Pages

Neo4j - Cypher Query Language

 
Cypher is a declarative graph query language that allows for expressive and efficient querying and updating of the graph store.It is designed to be a humane query language, suitable for both developers and operations professionals.

- clarity on what to retrieve from a graph, not on how to retrieve it.
- constructs are based on English prose and neat iconography.
- Design goal: make simple things easy, and the complex things possible.

  1. Introduction
    • Structure
      • Borrows structure from SQL - queries are built using various clauses.
      • Clauses are chained together, and the they feed intermediate result sets between each other.
      • query which finds a user called John and John’s friends
      • MATCH (john {name: 'John'})-[:friend]->()-[:friend]->(fof)
        RETURN john.name, fof.name
    • Read and Update
      • Cypher query part can’t both match and update the graph at the same time.
      • If query only performs read, cypher will be lazy and not actually match the pattern until results are asked.
      • In update queries, all reading will be done before a write actually happens.
      • WITH statement - barrier between a plan and the finished execution of that plan. Here we specify how we want to aggregate data before filtering happens.
      • MATCH (n {name: 'John'})-[:FRIEND]-(friend)
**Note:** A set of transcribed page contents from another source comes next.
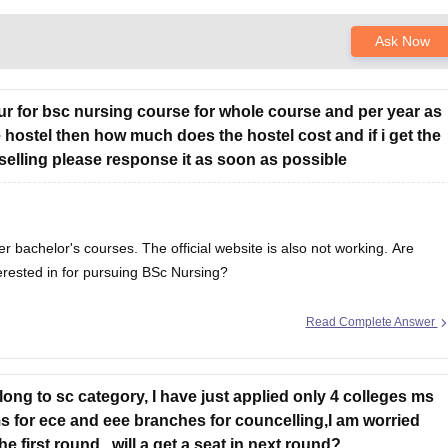
Ask Now
chur for bsc nursing course for whole course and per year as
e hostel then how much does the hostel cost and if i get the
selling please response it as soon as possible
er bachelor's courses. The official website is also not working. Are
erested in for pursuing BSc Nursing?
Read Complete Answer
elong to sc category, I have just applied only 4 colleges ms
for ece and eee branches for councelling,I am worried
 first round , will a get a seat in next round?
        WITH n, count(friend) as friendsCount
        WHERE friendsCount > 3
        RETURN n, friendsCount
      • MATCH (n {name: 'John'})-[:FRIEND]-(friend)
        WITH n, count(friend) as friendsCount
        SET n.friendCount = friendsCount
        RETURN n.friendsCount
    • Returning Data
      • RETURN clause - Period symbol at the end of the query.
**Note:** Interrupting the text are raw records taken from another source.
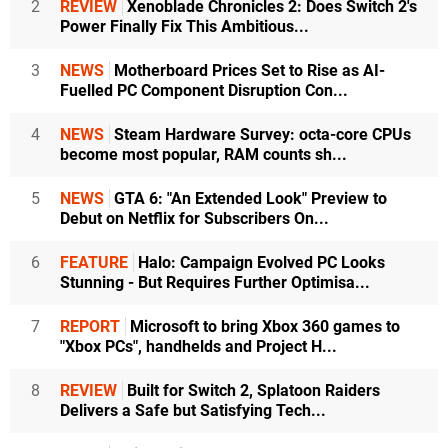
2
REVIEW
Xenoblade Chronicles 2: Does Switch 2's
Power Finally Fix This Ambitious...
3
NEWS
Motherboard Prices Set to Rise as AI-
Fuelled PC Component Disruption Con...
4
NEWS
Steam Hardware Survey: octa-core CPUs
become most popular, RAM counts sh...
5
NEWS
GTA 6: "An Extended Look" Preview to
Debut on Netflix for Subscribers On...
6
FEATURE
Halo: Campaign Evolved PC Looks
Stunning - But Requires Further Optimisa...
7
REPORT
Microsoft to bring Xbox 360 games to
"Xbox PCs", handhelds and Project H...
8
REVIEW
Built for Switch 2, Splatoon Raiders
Delivers a Safe but Satisfying Tech...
      • Has three sub-clauses - SKIP/LIMIT and ORDER BY
    • Transactions
      • Any query that updates the graph, runs in a transaction.
      • Existing transaction in running context is used. If absent, new one is created.
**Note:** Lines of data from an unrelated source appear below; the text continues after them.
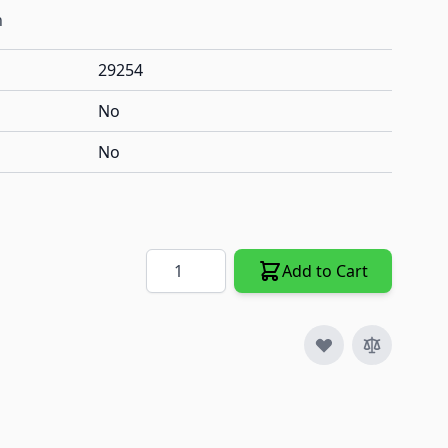
h
29254
No
No
Quantity
Add to Cart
      • updating query will always either fully succeed, or not succeed at all.
    • Uniqueness
      • While matching pattern, Neo4j makes sure to not include matches where the same graph relationship is found multiple times in a single pattern.
      • Example: looking for a user’s friends of friends should not return said user. It happens in Facebook.
      • MATCH (user:User { name: 'Adam' })-[r1:FRIEND]-()-[r2:FRIEND]-(friend_of_a_friend)
        RETURN friend_of_a_friend.name AS fofName
      • If it is desired that we want to have the user name returned as well, we can spread matching over multiple MATCH  clauses.
      • MATCH (user:User { name: 'Adam' })-[r1:FRIEND]-(friend)
        MATCH (friend)-[r2:FRIEND]-(friend_of_a_friend)
        RETURN friend_of_a_friend.name AS fofName
    • Parameters
      • Cypher supports querying with parameters. It works with use of { }.
      • Parameters can be used for:
        • Literals and Expressions in WHERE clause. WHERE n.name = { name }
        • Start clause. 
        • index queries and
        • Node/relationship ids.
      • Examples:
        • WHERE n.name =~ { regex }
        • WHERE n.name STARTS WITH { name }
        • CREATE ({ props })
        • SET n = { props }
        • SKIP { s } LIMIT { l }
  2. Syntax
    • Values: Supported values are all distinct and are as under:
      • Numeric
      • String
      • Boolean
      • Nodes
      • Relationship
      • Paths
      • Maps from Strings to other values
      • Collection of any other type of value.
    • Expressions
      • Escape sequences.
      • Case Expressions
        • Simple case
        • CASE test
          WHEN value THEN result
          [WHEN ...]
          [ELSE default]
          END
        • Generic case
        • CASE
          WHEN predicate THEN result
          [WHEN ...]
          [ELSE default]
          END
    • Identifiers
      • When we reference parts of a pattern or a query, we name them. These names are called identifiers.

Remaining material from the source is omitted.